Today my boy turned 14. He is taller than me, funnier than me and has a sharp wit. The male between my girls. It is hardly surprising he rarely gets a word in, but that suits him. He is quiet but thoughtful. I enjoy spending time with him and he is a fountain of football trivia and constantly shares this with me and his dad.
Dylan is consumed by football. He plays for a local team every Sunday. Saturday afternoons are spent watching our local Cheltenham Town with his friends. With a packet of chips in hand, he stands and chants with the best of them. Many games are watched on the TV and when he can persuade his dad they trek up to watch the Villa at home.
Yet I sent him to a school governed by rugby.
When he started secondary I encouraged him to join rugby. He refused. Point blank. He also refused to go to football training. He doesn’t like new situations. The transition to secondary was not easy for him. Not only is it a rugby school but I sent him to a different school to his friends. A Catholic school that his friends were not able to choose. He found it really hard and I coached him (every night) to make new friends. As a mum that was a tough time and I questioned whether I had made the right decision in sending him there. To see him unhappy and struggling was not easy but I kept positive I told him it would get better. In time it did. He got in with friendship group he wanted he became one of them.

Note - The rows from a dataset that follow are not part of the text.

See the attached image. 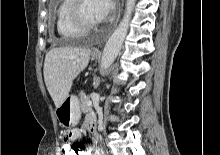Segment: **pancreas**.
<instances>
[{
    "label": "pancreas",
    "mask_w": 220,
    "mask_h": 155,
    "mask_svg": "<svg viewBox=\"0 0 220 155\" xmlns=\"http://www.w3.org/2000/svg\"><path fill=\"white\" fill-rule=\"evenodd\" d=\"M89 101V97L86 96L84 93H80V108L83 113L89 112L91 110V106L87 105Z\"/></svg>",
    "instance_id": "cf45deb5"
}]
</instances>
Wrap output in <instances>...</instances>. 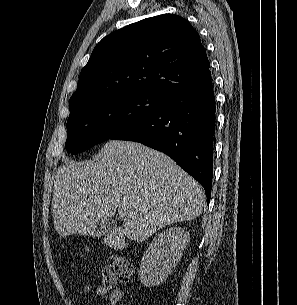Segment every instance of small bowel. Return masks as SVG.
Listing matches in <instances>:
<instances>
[{
  "label": "small bowel",
  "mask_w": 297,
  "mask_h": 305,
  "mask_svg": "<svg viewBox=\"0 0 297 305\" xmlns=\"http://www.w3.org/2000/svg\"><path fill=\"white\" fill-rule=\"evenodd\" d=\"M82 295L85 300L107 297V305H118L124 297V292L116 287V278L106 269L102 273L101 284L97 287H93L89 283L84 285ZM81 305H87V303L84 302Z\"/></svg>",
  "instance_id": "1"
}]
</instances>
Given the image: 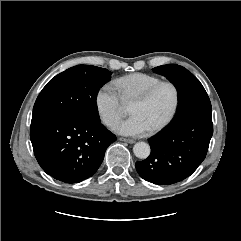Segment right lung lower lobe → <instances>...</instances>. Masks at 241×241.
<instances>
[{
    "instance_id": "obj_1",
    "label": "right lung lower lobe",
    "mask_w": 241,
    "mask_h": 241,
    "mask_svg": "<svg viewBox=\"0 0 241 241\" xmlns=\"http://www.w3.org/2000/svg\"><path fill=\"white\" fill-rule=\"evenodd\" d=\"M30 138L41 168L64 183H78L94 175L105 150L116 140L100 122L68 115L32 119Z\"/></svg>"
}]
</instances>
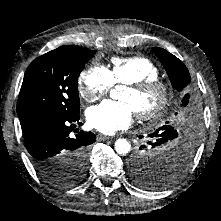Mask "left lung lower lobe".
<instances>
[{
	"label": "left lung lower lobe",
	"instance_id": "left-lung-lower-lobe-1",
	"mask_svg": "<svg viewBox=\"0 0 221 221\" xmlns=\"http://www.w3.org/2000/svg\"><path fill=\"white\" fill-rule=\"evenodd\" d=\"M198 128H199V123L198 121H194L191 126H190V131L192 133H196L198 131ZM172 133H177L176 130H168V128H165L164 130L161 131V133H159V135H163L165 138H172L174 137V135ZM188 153L190 154L191 156V152H192V148H188ZM130 162H131V165H134L136 161V159L134 157H131L130 161H129V166H130Z\"/></svg>",
	"mask_w": 221,
	"mask_h": 221
}]
</instances>
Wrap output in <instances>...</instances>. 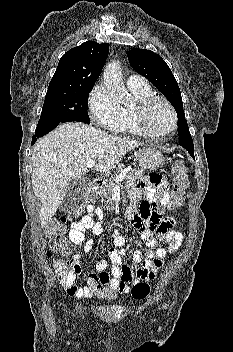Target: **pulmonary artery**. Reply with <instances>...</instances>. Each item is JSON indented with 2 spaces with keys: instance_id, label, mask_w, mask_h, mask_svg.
I'll return each instance as SVG.
<instances>
[{
  "instance_id": "e3ab8cb5",
  "label": "pulmonary artery",
  "mask_w": 233,
  "mask_h": 352,
  "mask_svg": "<svg viewBox=\"0 0 233 352\" xmlns=\"http://www.w3.org/2000/svg\"><path fill=\"white\" fill-rule=\"evenodd\" d=\"M145 84H146L145 78L140 75L133 74L127 78L128 86H141Z\"/></svg>"
}]
</instances>
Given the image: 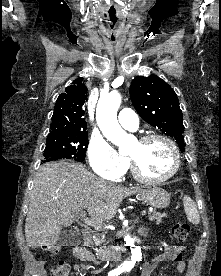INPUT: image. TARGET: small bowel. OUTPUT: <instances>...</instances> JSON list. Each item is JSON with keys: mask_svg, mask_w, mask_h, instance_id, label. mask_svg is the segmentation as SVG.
I'll list each match as a JSON object with an SVG mask.
<instances>
[{"mask_svg": "<svg viewBox=\"0 0 221 276\" xmlns=\"http://www.w3.org/2000/svg\"><path fill=\"white\" fill-rule=\"evenodd\" d=\"M164 253L160 256H157L153 259L147 260L142 268V276H150L154 269L160 262L163 261H172L177 265V271L183 273L185 270V263L182 258L183 246H163ZM75 256L82 261H98L94 260L92 253L86 248H75Z\"/></svg>", "mask_w": 221, "mask_h": 276, "instance_id": "1", "label": "small bowel"}]
</instances>
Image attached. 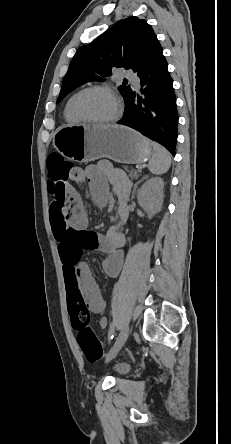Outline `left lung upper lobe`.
<instances>
[{"instance_id": "obj_1", "label": "left lung upper lobe", "mask_w": 231, "mask_h": 444, "mask_svg": "<svg viewBox=\"0 0 231 444\" xmlns=\"http://www.w3.org/2000/svg\"><path fill=\"white\" fill-rule=\"evenodd\" d=\"M162 48L152 27L146 20L130 17L121 20L90 44L79 48L66 73L60 102L76 87L88 81H104L113 67L138 72ZM124 99L130 86H119Z\"/></svg>"}]
</instances>
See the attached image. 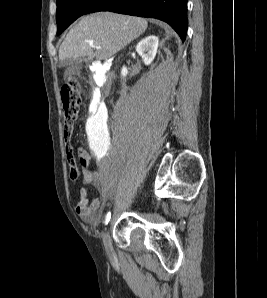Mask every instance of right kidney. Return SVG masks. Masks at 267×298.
<instances>
[{
	"mask_svg": "<svg viewBox=\"0 0 267 298\" xmlns=\"http://www.w3.org/2000/svg\"><path fill=\"white\" fill-rule=\"evenodd\" d=\"M159 39L155 35H149L142 39L136 46V52L142 57V60L145 65H150L154 60L157 48H158ZM128 74L127 68L124 66L121 70V75L126 77Z\"/></svg>",
	"mask_w": 267,
	"mask_h": 298,
	"instance_id": "right-kidney-1",
	"label": "right kidney"
}]
</instances>
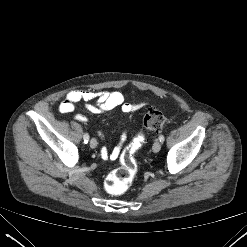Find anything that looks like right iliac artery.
Masks as SVG:
<instances>
[{"mask_svg": "<svg viewBox=\"0 0 247 247\" xmlns=\"http://www.w3.org/2000/svg\"><path fill=\"white\" fill-rule=\"evenodd\" d=\"M83 139H84V143H88L89 135L87 133H85L84 136H83Z\"/></svg>", "mask_w": 247, "mask_h": 247, "instance_id": "obj_1", "label": "right iliac artery"}]
</instances>
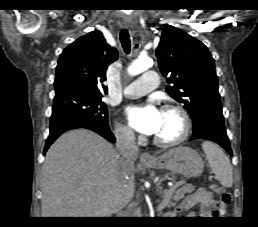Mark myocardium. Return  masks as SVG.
Returning a JSON list of instances; mask_svg holds the SVG:
<instances>
[{
  "label": "myocardium",
  "mask_w": 258,
  "mask_h": 227,
  "mask_svg": "<svg viewBox=\"0 0 258 227\" xmlns=\"http://www.w3.org/2000/svg\"><path fill=\"white\" fill-rule=\"evenodd\" d=\"M162 111H172L179 115L182 121V131L180 135L172 140H163L156 136L153 137V142L160 147H173L179 145L187 139L191 130V120L188 112L181 106L166 104L162 107Z\"/></svg>",
  "instance_id": "1"
}]
</instances>
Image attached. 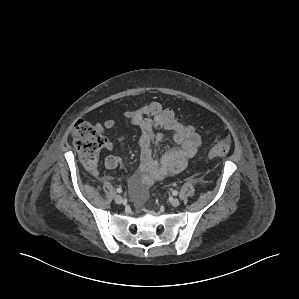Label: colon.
<instances>
[{"label":"colon","instance_id":"1","mask_svg":"<svg viewBox=\"0 0 299 299\" xmlns=\"http://www.w3.org/2000/svg\"><path fill=\"white\" fill-rule=\"evenodd\" d=\"M149 107L154 114L159 115L167 122H182V116L159 102H151ZM73 138L83 164L90 170L96 169L99 153L105 145L104 136L87 121L78 120L74 124ZM229 150V141L220 139L213 143L209 155L223 157L228 154Z\"/></svg>","mask_w":299,"mask_h":299}]
</instances>
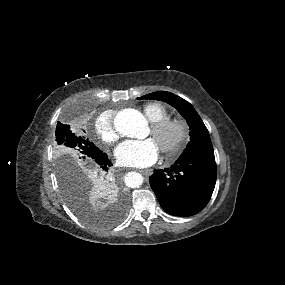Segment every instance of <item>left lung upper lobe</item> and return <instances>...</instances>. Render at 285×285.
Returning <instances> with one entry per match:
<instances>
[{
    "mask_svg": "<svg viewBox=\"0 0 285 285\" xmlns=\"http://www.w3.org/2000/svg\"><path fill=\"white\" fill-rule=\"evenodd\" d=\"M140 99H155L169 103L185 118L189 125L191 140L182 155L198 149L212 148L208 130L196 110L189 102L166 91L150 93Z\"/></svg>",
    "mask_w": 285,
    "mask_h": 285,
    "instance_id": "5c2ea615",
    "label": "left lung upper lobe"
}]
</instances>
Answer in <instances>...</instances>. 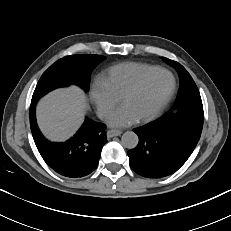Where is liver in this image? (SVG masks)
Wrapping results in <instances>:
<instances>
[{
  "instance_id": "1",
  "label": "liver",
  "mask_w": 231,
  "mask_h": 231,
  "mask_svg": "<svg viewBox=\"0 0 231 231\" xmlns=\"http://www.w3.org/2000/svg\"><path fill=\"white\" fill-rule=\"evenodd\" d=\"M86 98L72 86L52 91L37 104V121L43 134L52 141H65L84 120Z\"/></svg>"
}]
</instances>
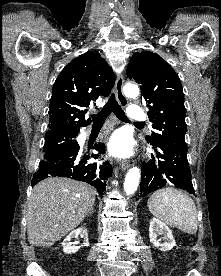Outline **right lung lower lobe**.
<instances>
[{
	"label": "right lung lower lobe",
	"instance_id": "98d812e1",
	"mask_svg": "<svg viewBox=\"0 0 221 276\" xmlns=\"http://www.w3.org/2000/svg\"><path fill=\"white\" fill-rule=\"evenodd\" d=\"M94 149L105 153L103 143H96ZM89 157L88 153H80L78 147L70 152L44 158L39 163V170L34 174L31 184L34 186L49 175L63 176L87 182L102 194L106 189V180L112 175V167L108 161L102 164L87 163ZM91 157L97 159L98 155L92 154Z\"/></svg>",
	"mask_w": 221,
	"mask_h": 276
}]
</instances>
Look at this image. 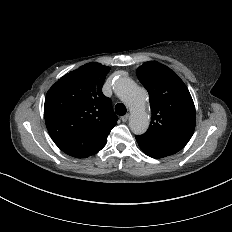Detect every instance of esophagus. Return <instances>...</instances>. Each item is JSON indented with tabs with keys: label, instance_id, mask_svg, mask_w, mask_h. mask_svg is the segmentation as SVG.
Masks as SVG:
<instances>
[{
	"label": "esophagus",
	"instance_id": "1",
	"mask_svg": "<svg viewBox=\"0 0 232 232\" xmlns=\"http://www.w3.org/2000/svg\"><path fill=\"white\" fill-rule=\"evenodd\" d=\"M128 118H129V114H125V115H123L122 117H121V120H122V122H127V120H128Z\"/></svg>",
	"mask_w": 232,
	"mask_h": 232
}]
</instances>
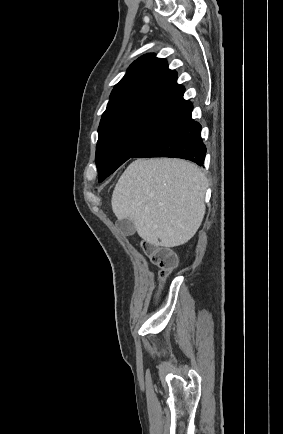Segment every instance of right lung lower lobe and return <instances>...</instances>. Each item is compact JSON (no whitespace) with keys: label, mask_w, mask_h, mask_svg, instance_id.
<instances>
[{"label":"right lung lower lobe","mask_w":283,"mask_h":434,"mask_svg":"<svg viewBox=\"0 0 283 434\" xmlns=\"http://www.w3.org/2000/svg\"><path fill=\"white\" fill-rule=\"evenodd\" d=\"M191 112L174 120L131 158H183L202 166L206 147L201 138V125L192 119Z\"/></svg>","instance_id":"1"}]
</instances>
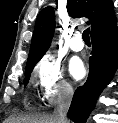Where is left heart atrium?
Here are the masks:
<instances>
[{"label": "left heart atrium", "instance_id": "obj_1", "mask_svg": "<svg viewBox=\"0 0 118 123\" xmlns=\"http://www.w3.org/2000/svg\"><path fill=\"white\" fill-rule=\"evenodd\" d=\"M69 73L70 75L79 80L85 75V68L81 60L74 58L69 63Z\"/></svg>", "mask_w": 118, "mask_h": 123}]
</instances>
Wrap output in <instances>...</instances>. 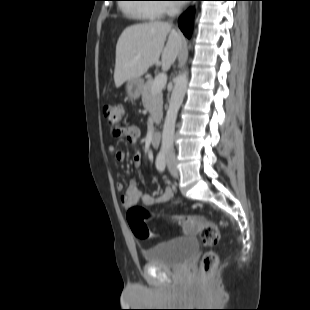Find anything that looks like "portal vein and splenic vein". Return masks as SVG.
<instances>
[{"label": "portal vein and splenic vein", "mask_w": 310, "mask_h": 310, "mask_svg": "<svg viewBox=\"0 0 310 310\" xmlns=\"http://www.w3.org/2000/svg\"><path fill=\"white\" fill-rule=\"evenodd\" d=\"M167 82V75L164 73L159 74L153 81L152 92L156 93L162 91Z\"/></svg>", "instance_id": "1"}]
</instances>
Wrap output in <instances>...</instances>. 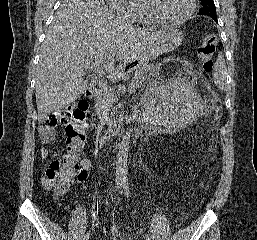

Then Dylan started growing early, I mean he was never tiny – he was 9lb4 born, but puberty hit early. He is now in year 9 and I had given up trying to get him to join in with school sports. I took consolation in that he played football outside school, and therefore that was enough. Then a funny thing happened.
He came home from school last November and shared that he was playing in a rugby match in the second team because the team was short and his friends had pleaded with him. I had to quickly get a mouth guard and the right socks and off he went. They won and he enjoyed it. Next thing he was training twice a week. Last weekend it was another game except he was playing for the 1st’s. Still I wasn’t allowed to watch.
Tonight at his birthday meal he casually drops in that he has been selected for a 7’s tournament. One team- from his year and his name was on the sheet. It meant little to me until Chloe told me that this is a pretty big deal. That it is really only for the best boys. That being selected for this stands you apart from the rest, it shows that you have been noticed. Most of those picked will have been playing rugby for quite a while. Yet Dyl admitted he still doesn’t know all the rules! He knows what the backs do but doesn’t have much of an idea of what happens in a scrum!
I had pretty much given up on him doing school sports and once again he has surprised me. I certainly never imagined it would be rugby.
What’s the point of this post? I’m not really sure but it should be about not taking things for granted. Realising that you can change track at anytime and finally don’t underestimate kids. Give them time, let them go at their own pace and you may be surprised along the way.
I don’t pressure my kids but I do give them lots of opportunities. I know Dylan only commits to things when he is ready. I’m glad he has found his feet.